My “MISC” drawer is always difficult to make look nice, LOL by way of zip-bags I’ve tried my best. My jewelry supply drawer is mostly organized with round tins and round stackible mini-jars. The mini jars were bought, when I was in high school for my then smallish bead hoard, lol, when it grew larger I was lucky enough to find a 24 pack of the clear-top metal tins in the clearance aisle for $8 I think it was. I also use small baggies for the beads I don’t have tins for. The large zip-bag full of small baggies is where I keep all of the jewelry hardware. The dove box is full of broken old jewelry that I can use to fix or make NEW items and the (what was once a) Crystal Light mix jar is full of beads that were too numerous to fit into a tin.


This drawer holds my sewing hardware like handles and straps.
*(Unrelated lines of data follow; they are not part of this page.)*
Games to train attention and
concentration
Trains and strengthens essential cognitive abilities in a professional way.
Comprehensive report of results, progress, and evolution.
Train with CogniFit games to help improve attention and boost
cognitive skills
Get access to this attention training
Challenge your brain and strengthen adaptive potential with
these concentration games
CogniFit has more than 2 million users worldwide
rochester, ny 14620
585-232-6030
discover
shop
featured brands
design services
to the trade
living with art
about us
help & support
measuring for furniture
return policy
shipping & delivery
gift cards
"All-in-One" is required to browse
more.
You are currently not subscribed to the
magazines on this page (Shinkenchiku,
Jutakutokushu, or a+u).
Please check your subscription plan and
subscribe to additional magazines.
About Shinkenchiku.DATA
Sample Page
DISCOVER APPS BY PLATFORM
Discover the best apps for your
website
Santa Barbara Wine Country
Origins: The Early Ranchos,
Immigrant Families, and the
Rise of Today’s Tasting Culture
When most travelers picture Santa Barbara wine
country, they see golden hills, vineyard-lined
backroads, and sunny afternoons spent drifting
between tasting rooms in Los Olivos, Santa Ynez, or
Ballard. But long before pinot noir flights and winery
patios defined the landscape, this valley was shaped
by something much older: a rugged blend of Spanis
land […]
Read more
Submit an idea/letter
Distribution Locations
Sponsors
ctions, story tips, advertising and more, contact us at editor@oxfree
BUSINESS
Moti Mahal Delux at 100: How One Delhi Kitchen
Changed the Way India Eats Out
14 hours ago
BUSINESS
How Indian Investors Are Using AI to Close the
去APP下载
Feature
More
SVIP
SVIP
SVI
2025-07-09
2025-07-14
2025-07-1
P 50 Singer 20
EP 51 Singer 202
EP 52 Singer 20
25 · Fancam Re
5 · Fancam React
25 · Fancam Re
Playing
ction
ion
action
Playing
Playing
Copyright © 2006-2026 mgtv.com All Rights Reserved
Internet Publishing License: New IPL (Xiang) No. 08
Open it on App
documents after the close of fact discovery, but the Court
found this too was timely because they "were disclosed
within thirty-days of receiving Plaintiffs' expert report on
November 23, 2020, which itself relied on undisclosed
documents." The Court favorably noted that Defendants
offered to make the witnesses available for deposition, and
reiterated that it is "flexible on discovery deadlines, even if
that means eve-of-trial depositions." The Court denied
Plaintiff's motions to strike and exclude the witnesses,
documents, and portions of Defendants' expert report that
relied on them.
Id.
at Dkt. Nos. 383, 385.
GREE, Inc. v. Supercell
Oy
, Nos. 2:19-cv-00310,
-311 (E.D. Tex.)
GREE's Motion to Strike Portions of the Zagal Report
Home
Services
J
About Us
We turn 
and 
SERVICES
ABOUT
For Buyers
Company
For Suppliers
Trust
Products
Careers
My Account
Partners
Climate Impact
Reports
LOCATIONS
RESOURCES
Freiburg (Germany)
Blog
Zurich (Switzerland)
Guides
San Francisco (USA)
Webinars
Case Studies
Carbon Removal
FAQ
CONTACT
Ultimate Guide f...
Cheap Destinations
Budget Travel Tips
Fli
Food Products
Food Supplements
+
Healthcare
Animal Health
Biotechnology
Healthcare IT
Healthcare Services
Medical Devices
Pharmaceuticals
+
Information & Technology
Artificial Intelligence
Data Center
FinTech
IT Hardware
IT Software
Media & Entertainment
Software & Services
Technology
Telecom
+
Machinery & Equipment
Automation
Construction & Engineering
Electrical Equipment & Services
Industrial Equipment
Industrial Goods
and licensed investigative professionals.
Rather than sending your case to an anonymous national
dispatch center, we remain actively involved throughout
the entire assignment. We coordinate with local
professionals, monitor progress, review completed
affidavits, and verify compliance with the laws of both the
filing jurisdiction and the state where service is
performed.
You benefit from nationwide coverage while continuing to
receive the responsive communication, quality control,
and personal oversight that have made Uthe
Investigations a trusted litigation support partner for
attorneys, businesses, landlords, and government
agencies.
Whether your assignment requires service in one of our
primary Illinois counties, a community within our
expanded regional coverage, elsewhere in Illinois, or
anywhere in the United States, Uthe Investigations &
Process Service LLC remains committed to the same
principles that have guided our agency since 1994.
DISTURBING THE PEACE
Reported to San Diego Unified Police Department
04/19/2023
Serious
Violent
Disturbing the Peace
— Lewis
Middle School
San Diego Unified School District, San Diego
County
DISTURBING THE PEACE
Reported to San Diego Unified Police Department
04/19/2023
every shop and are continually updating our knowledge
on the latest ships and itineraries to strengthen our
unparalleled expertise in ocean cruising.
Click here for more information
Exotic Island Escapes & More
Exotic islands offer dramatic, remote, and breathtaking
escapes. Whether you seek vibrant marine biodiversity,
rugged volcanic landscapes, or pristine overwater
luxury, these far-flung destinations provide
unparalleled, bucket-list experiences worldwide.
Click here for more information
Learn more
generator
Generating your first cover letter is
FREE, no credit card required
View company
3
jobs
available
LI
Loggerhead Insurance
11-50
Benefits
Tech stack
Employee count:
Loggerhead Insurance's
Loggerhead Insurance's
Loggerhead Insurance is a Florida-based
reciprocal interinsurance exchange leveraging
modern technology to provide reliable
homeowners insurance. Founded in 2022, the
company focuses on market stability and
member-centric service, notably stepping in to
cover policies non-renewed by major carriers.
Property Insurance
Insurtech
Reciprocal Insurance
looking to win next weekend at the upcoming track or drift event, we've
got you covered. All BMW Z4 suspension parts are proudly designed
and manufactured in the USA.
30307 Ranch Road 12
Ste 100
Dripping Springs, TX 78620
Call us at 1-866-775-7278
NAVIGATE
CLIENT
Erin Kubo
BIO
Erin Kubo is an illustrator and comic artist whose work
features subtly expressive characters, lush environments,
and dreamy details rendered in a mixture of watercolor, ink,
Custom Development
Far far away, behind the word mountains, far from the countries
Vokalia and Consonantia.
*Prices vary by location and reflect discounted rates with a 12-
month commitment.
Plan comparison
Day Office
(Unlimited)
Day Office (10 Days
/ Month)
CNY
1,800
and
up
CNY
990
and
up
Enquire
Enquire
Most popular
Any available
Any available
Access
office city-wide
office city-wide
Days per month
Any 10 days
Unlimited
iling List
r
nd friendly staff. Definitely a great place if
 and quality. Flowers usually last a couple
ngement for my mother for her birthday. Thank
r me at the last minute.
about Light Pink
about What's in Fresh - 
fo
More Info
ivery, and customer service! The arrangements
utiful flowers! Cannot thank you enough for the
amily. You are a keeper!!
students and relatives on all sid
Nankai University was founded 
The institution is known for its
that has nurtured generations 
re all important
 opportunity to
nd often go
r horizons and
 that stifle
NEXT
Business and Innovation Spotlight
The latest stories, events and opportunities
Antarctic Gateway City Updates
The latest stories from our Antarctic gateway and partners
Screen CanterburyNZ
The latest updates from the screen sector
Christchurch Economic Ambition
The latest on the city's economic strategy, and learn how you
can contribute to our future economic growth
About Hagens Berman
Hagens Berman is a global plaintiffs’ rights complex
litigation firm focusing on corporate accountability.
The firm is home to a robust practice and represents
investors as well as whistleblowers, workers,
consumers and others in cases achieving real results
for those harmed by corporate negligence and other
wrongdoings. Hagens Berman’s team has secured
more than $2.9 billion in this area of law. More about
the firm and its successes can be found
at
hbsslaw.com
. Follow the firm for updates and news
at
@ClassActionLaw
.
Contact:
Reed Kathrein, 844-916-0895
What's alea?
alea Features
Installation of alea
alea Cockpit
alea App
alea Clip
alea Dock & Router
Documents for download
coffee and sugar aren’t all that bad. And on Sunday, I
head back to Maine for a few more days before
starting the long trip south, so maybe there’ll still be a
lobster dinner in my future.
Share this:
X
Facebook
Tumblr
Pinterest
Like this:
The big white thing is a large homemade envelope to keep my “metal fabric” from snagging and there is another Dove box, this one has buckles and frogs and stuff like that in it. The stamping and embossing drawer is fairly normal with just a zip-bag and the original packages.


I write the name of the color in each bottle on the top of my paints so that I don’t have to pull them out individually to see them, it make it easier for me. I used an apron that I was given at a charity event to make the brush holders. I cut it down to 2 inches above the pocket line, hemmed the edges and then sewed lines in it to hold the brushes. This keeps them from sliding around in the drawer and displays them for me to be able to quickly see and pick the one I want.


The calligraphy and drawing drawer is pretty basic and uses the original packaging. I use a little bead organizer and cardboard bobbins for my embroidery thread. As you can tell from the bobbins on the right, I never throw away the left over thread from a kit. LOL. The knitting needles were from a thrift store, I bought a HUGE pack for $1 and this is only about half of them, the rest I’ve set aside for a future giveaway.

The most colorful of all of the drawers is the marker/crayon/colored pencil drawer. I keep my sharpies in the pink, blue and green hard-sided pencil cases. My few non-heirloom pastels are in a homemade envelope to keep them from marking up other things and the colored pencils are in a zip-bag. I had, literally over 1,000 crayons. I never threw them away, ever… LOL I sorted out the ones that I wanted to keep and made the rest into larger crayons that I intend to give away, probably to one of my cousins. I was still left with A LOT of them that I needed to organize so I took two plastic folders that I have had for 2 years and cut them into2.5 inch strips the length of the width fo the drawer and 4 or them I cut down to be about 6 inches long. I made notches in the bottom of the long ones and in the tops of the 6 inch ones and put them together to resemble the type of packaging used for bottles or glasses. This gave me a bunch of little spaces to put the crayons which I arranged in color order.